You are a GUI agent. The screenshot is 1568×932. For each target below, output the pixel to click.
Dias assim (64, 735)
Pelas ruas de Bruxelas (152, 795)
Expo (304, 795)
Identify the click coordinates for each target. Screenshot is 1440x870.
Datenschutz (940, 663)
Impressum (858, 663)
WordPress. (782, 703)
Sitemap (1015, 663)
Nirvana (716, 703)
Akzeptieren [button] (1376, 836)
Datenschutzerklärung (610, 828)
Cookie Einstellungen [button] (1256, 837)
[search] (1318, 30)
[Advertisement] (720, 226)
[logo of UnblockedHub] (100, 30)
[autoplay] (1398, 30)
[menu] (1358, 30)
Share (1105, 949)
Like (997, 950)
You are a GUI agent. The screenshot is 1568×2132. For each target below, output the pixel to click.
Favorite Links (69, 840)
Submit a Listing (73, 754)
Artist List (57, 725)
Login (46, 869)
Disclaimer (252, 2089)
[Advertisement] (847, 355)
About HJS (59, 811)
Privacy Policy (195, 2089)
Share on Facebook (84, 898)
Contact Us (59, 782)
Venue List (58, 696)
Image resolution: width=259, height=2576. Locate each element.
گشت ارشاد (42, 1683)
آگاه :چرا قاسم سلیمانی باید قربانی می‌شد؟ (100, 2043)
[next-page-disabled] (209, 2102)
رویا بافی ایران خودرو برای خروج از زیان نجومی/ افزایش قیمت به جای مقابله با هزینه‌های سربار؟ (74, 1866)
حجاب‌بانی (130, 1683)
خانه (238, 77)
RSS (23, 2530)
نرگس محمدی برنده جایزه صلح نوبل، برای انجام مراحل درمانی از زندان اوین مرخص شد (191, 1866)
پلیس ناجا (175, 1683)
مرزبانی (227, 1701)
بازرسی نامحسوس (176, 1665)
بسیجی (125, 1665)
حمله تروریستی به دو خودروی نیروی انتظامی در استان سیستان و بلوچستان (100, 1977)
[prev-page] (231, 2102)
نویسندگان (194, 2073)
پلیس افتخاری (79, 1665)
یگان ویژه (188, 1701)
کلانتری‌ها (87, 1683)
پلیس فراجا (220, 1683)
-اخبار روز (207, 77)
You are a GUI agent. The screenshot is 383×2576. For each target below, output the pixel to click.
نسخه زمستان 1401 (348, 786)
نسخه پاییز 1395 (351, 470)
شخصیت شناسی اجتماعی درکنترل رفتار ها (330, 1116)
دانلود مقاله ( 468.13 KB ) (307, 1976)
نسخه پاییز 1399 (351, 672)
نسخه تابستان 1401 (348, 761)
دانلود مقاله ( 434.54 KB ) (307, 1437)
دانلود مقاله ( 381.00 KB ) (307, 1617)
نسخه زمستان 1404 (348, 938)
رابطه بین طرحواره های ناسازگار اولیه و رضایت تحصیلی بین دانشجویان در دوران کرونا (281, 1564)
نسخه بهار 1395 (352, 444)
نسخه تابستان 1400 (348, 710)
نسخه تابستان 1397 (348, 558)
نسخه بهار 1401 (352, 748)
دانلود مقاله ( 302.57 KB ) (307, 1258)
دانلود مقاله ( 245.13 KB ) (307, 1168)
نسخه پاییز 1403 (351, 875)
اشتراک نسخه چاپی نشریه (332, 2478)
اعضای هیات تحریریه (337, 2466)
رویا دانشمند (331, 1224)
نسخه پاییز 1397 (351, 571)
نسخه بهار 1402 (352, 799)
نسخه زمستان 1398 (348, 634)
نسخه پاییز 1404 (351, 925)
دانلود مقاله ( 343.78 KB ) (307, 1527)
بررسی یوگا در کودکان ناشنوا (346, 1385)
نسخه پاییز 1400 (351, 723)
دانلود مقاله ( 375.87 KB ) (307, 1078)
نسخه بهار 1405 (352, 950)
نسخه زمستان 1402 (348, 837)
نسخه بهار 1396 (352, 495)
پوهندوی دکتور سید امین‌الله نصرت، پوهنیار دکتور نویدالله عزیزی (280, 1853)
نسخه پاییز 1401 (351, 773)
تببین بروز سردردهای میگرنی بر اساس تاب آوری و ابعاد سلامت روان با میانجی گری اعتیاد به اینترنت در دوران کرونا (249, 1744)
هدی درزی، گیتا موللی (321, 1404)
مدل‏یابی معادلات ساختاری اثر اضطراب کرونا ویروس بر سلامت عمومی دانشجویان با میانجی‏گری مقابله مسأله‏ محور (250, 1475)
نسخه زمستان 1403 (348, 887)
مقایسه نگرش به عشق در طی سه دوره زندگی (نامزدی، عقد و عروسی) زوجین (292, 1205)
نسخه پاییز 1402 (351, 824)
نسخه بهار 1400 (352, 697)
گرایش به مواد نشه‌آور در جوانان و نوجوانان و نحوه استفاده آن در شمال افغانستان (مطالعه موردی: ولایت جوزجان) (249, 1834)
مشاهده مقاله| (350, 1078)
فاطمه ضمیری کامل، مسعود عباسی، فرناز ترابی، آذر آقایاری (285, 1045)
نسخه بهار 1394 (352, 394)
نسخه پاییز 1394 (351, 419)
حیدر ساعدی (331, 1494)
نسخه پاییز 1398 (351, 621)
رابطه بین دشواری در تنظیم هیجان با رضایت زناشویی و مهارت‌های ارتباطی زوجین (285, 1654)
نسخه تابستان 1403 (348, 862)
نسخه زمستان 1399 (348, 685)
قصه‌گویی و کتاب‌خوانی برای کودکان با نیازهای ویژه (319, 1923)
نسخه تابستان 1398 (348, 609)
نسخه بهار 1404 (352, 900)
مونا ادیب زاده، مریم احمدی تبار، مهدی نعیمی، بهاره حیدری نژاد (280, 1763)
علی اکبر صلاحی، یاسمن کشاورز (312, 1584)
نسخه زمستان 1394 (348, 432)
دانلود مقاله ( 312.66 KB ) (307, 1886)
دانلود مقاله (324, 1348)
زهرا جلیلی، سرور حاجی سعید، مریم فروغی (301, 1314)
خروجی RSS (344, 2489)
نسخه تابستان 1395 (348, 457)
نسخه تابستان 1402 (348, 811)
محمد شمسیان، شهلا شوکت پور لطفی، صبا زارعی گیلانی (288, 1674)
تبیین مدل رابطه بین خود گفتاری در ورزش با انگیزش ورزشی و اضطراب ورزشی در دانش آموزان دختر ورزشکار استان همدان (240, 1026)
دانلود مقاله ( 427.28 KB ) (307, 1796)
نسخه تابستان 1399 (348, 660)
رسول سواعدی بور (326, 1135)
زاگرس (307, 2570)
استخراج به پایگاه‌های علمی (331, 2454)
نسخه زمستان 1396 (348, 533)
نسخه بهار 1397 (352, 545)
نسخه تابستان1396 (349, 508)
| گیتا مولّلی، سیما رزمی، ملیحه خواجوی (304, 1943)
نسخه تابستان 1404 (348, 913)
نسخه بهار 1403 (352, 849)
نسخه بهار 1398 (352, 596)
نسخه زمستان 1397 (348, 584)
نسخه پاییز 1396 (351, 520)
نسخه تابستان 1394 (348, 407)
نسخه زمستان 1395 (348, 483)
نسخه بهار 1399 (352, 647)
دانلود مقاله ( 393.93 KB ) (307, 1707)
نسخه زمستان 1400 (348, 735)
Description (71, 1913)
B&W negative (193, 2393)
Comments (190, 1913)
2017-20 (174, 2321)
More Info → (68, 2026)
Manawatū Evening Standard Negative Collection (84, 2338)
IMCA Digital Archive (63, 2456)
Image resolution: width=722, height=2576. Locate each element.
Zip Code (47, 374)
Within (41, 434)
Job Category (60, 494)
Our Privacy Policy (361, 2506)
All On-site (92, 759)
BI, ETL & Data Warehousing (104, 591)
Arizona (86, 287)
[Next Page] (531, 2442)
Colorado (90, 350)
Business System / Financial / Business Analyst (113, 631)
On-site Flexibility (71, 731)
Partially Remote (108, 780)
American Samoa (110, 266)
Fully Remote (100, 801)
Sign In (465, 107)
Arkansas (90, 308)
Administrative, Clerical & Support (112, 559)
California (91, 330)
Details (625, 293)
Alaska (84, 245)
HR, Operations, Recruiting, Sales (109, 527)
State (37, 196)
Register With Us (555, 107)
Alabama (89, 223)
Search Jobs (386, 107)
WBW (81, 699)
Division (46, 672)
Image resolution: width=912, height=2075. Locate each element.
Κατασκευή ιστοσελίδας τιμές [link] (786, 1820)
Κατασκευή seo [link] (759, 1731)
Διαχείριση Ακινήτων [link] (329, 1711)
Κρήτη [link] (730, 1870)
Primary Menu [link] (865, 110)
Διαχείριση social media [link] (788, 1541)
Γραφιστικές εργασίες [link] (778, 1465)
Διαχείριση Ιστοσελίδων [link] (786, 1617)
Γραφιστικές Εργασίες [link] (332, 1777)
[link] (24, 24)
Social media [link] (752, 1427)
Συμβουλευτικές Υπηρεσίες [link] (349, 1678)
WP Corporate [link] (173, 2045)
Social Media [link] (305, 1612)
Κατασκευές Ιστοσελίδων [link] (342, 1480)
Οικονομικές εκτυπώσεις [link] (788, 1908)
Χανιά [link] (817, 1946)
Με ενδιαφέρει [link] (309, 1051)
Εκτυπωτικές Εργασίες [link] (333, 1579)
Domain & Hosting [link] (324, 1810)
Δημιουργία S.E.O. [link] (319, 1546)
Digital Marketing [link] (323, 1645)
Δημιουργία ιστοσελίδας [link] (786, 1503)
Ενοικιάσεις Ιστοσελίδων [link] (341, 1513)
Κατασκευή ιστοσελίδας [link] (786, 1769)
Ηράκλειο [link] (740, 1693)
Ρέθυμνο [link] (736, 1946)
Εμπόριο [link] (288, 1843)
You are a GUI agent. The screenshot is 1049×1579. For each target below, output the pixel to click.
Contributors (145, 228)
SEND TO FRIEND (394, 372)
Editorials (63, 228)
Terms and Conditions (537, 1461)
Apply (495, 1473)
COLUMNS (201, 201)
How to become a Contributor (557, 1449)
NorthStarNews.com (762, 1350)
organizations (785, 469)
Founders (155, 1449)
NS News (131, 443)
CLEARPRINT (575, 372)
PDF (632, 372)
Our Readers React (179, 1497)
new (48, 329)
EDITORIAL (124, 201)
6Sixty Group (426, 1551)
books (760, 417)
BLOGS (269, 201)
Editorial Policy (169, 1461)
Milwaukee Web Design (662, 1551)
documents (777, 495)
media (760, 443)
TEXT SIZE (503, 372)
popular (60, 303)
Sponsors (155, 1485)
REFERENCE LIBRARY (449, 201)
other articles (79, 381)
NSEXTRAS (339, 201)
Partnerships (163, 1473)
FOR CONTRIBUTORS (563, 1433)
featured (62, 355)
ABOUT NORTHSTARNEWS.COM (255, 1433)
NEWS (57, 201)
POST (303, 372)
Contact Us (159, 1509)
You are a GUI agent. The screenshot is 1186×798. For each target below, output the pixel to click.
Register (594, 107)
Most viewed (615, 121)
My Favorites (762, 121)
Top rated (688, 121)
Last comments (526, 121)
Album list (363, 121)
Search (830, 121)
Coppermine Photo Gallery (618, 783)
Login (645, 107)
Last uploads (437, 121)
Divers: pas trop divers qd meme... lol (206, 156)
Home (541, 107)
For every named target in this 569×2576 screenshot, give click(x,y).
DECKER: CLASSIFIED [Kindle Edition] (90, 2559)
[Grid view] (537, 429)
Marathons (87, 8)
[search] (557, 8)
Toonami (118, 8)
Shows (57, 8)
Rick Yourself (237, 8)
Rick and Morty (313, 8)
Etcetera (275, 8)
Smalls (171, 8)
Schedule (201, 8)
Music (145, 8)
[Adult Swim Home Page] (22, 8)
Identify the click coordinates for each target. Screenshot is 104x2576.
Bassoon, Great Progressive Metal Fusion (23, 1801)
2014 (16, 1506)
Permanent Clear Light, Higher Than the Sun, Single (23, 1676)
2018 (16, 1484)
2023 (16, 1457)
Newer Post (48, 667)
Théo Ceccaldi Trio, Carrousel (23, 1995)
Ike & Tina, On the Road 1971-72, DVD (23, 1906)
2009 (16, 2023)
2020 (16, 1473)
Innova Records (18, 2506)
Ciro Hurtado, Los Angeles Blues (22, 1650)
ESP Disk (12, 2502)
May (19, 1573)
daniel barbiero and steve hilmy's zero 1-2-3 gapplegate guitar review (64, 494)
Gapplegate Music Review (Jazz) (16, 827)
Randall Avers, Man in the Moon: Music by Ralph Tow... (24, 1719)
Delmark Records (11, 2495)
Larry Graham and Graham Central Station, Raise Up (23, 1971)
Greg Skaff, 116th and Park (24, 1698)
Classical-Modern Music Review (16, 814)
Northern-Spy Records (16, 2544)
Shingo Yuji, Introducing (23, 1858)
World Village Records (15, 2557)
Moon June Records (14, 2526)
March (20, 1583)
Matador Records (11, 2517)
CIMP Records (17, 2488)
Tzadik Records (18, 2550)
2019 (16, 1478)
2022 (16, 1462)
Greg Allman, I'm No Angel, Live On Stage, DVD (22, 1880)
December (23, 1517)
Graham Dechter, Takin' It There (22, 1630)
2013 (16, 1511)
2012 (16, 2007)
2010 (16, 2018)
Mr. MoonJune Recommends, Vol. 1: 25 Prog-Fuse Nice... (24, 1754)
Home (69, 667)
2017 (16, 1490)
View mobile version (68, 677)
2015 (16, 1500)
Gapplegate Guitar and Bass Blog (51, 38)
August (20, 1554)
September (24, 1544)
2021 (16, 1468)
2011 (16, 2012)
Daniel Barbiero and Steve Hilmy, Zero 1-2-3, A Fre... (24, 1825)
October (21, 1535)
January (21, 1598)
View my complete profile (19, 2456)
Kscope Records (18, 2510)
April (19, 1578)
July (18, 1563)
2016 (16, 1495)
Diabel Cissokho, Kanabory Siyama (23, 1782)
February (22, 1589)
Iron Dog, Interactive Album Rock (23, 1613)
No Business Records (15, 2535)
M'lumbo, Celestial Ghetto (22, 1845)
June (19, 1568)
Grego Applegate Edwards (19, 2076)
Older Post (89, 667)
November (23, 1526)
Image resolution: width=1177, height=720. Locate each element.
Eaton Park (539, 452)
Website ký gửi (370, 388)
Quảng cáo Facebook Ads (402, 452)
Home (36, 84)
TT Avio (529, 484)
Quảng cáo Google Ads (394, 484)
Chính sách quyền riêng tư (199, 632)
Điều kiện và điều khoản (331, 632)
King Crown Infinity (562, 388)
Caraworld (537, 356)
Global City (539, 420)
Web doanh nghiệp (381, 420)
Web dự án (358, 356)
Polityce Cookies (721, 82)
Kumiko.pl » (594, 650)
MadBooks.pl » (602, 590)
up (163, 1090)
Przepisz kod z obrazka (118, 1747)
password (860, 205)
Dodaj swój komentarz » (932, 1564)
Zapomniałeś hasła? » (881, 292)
§ §
Above are the records; repeat exactly the lines from the one holding "Γραφιστικές Εργασίες [link] (332, 1777)" down to the one holding "Contributors (145, 228)", end lines included.

=== Problem solution ===
Γραφιστικές Εργασίες [link] (332, 1777)
[link] (24, 24)
Social media [link] (752, 1427)
Συμβουλευτικές Υπηρεσίες [link] (349, 1678)
WP Corporate [link] (173, 2045)
Social Media [link] (305, 1612)
Κατασκευές Ιστοσελίδων [link] (342, 1480)
Οικονομικές εκτυπώσεις [link] (788, 1908)
Χανιά [link] (817, 1946)
Με ενδιαφέρει [link] (309, 1051)
Εκτυπωτικές Εργασίες [link] (333, 1579)
Domain & Hosting [link] (324, 1810)
Δημιουργία S.E.O. [link] (319, 1546)
Digital Marketing [link] (323, 1645)
Δημιουργία ιστοσελίδας [link] (786, 1503)
Ενοικιάσεις Ιστοσελίδων [link] (341, 1513)
Κατασκευή ιστοσελίδας [link] (786, 1769)
Ηράκλειο [link] (740, 1693)
Ρέθυμνο [link] (736, 1946)
Εμπόριο [link] (288, 1843)
You are a GUI agent. The screenshot is 1049×1579. For each target below, output the pixel to click.
Contributors (145, 228)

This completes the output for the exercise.